Le relèvement de l´âge de la retraite à 65 ans dès 2009 pour les femmes ainsi que la possibilité de toucher une rente dès 62 ans ou une demi-rente dès 59 ans n´ont pas été remises en cause par la commission de la sécurité sociale, a indiqué jeudi devant la presse Liliane Maury Pasquier (PS/GE). Mais, par 14 voix contre 10, elle s´est prononcée pour une solution plus "sociale".
La diminution de la rente des personnes prenant une retraite anticipée devrait être moins importante que ne le propose le Conseil fédéral. Au lieu d´augmenter de façon linéaire, le taux de réduction resterait constant jusqu´à un revenu de 48 240 francs, pour ne progresser qu´ensuite. Il ne bougerait plus à partir d´un revenu de 72 360 francs.
Taux de réduction plus faible
La commission s´est également montrée plus généreuse dans la fixation du taux de réduction. Celui-ci débuterait à 0,9 % pour une anticipation d´une année, au lieu des 1,7 % prévus par le gouvernement, et plafonnerait à 3,4 % pour les revenus les plus élevés.
En cas de retraite à 63 ans, la rente serait réduite d´entre 4,1 % et 8,4 % et d´entre 8,4 % et 14,3 % pour une retraite prise à 62 ans. Autre mesure en faveur des personnes qui souhaitent se retirer plus tôt de la vie active: le bonus éducatif ne serait pas pris en compte dans le calcul du taux de réduction, mais dans celui de la rente.
Ainsi, avec deux enfants et jusqu´à un revenu de 48 240 francs, le taux de réduction serait de 0,9 % pour une anticipation d´un an. Mais la rente serait calculée sur un revenu de 55 940 francs.
Tenir compte des latins
La version de la commission est plus généreuse envers les personnes dont le revenu est un peu trop élevé pour avoir droit à des prestations complémentaires, a expliqué Mme Maury Pasquier. Elle tient aussi compte du vote des cantons latins qui s´étaient exprimés plus largement en faveur d´une retraite à la carte le 26 novembre dernier.
Conséquence des différentes mesures avancées par la commission: la 11e révision ne devrait plus décharger les caisses de l´AVS que de quelque 600 millions de francs par an au lieu de 1,2 milliard, comme le prévoyait le Conseil fédéral.

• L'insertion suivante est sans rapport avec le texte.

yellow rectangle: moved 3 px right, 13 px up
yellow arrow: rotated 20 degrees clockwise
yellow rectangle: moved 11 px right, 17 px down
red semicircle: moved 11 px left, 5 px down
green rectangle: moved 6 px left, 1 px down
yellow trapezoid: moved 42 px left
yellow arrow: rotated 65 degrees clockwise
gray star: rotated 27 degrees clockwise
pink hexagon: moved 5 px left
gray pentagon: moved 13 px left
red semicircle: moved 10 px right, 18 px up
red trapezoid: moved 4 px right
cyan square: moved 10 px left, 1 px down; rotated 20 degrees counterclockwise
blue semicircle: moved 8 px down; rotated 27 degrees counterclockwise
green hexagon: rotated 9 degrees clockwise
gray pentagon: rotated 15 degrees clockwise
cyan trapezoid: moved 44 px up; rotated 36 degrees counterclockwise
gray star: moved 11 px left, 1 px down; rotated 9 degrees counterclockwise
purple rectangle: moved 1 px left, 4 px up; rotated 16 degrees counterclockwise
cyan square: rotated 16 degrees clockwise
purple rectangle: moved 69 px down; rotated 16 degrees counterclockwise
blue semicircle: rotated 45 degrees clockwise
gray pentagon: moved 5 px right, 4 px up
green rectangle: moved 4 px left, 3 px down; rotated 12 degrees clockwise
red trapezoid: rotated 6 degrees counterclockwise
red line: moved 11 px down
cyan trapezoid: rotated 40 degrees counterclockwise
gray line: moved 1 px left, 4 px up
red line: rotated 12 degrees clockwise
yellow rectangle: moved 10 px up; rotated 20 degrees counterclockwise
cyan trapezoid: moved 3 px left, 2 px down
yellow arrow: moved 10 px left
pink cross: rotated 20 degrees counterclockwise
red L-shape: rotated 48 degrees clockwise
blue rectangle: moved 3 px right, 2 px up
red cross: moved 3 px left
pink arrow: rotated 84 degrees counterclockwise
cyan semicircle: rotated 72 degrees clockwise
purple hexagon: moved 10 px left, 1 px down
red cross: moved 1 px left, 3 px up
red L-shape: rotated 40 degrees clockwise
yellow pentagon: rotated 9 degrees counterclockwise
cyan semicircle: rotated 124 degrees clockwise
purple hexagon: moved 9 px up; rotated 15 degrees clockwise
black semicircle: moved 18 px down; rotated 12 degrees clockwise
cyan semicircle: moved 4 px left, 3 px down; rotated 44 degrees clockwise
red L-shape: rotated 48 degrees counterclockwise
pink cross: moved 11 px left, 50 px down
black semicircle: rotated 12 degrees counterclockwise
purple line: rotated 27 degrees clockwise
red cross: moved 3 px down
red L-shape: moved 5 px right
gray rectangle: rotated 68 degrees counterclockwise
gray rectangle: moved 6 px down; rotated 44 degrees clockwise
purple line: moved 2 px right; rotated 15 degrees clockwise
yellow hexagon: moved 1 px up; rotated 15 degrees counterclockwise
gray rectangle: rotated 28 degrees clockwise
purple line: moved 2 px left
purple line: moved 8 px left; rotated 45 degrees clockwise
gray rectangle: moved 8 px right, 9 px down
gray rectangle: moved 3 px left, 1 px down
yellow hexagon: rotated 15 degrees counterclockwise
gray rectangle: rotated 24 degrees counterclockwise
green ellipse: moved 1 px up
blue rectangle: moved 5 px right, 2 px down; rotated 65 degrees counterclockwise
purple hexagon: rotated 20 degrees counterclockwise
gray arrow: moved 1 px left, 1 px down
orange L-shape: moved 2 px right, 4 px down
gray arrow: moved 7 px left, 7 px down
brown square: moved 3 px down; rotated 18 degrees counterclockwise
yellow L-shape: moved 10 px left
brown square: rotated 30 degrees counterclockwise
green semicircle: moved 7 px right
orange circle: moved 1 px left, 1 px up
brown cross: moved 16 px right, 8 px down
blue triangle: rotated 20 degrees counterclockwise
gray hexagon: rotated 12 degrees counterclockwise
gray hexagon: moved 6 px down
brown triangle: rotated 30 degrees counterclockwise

La commission propose donc d´affecter directement à l´AVS la part revenant à la Confédération du point supplémentaire de TVA prélevé dès 1999. Il en irait de même pour les hausses de 0,5 et 1 point prévues respectivement pour 2004 et 2009. Quant à l´utilisation de l´or de la BNS, son étude a été reportée à plus tard.
Pas pour Lugano
La commission a désormais achevé sa première lecture du projet de 11e révision de l´AVS et entamera fin janvier la deuxième. Le plénum ne devrait vraisemblablement pas pouvoir se prononcer durant la session de printemps des Chambres fédérales à Lugano. Le dossier devrait être traité lors d´une session spéciale en mai.
D´ici là, la commission pourrait revoir sa copie. Elle entend en effet se pencher sur certains détails lors de la deuxième lecture, a indiqué sa présidente Rosmarie Dormann (PDC/LU). La question du nivellement de la rente de veuves sur celle des veufs est notamment ouverte.
La commission s´est montrée plus généreuse que le Conseil fédéral et souhaite ne priver de rente que 47 % des futures veuves contre 70 % selon le modèle gouvernemental. Au lieu de 786 millions de francs par an, la 11e révision ne réaliserait alors sur ce point qu´une économie de 550 millions.
NOTE: Dépêche entièrement remaniée et complétée. Il n´y aura donc pas de réactions séparées et de synthèse.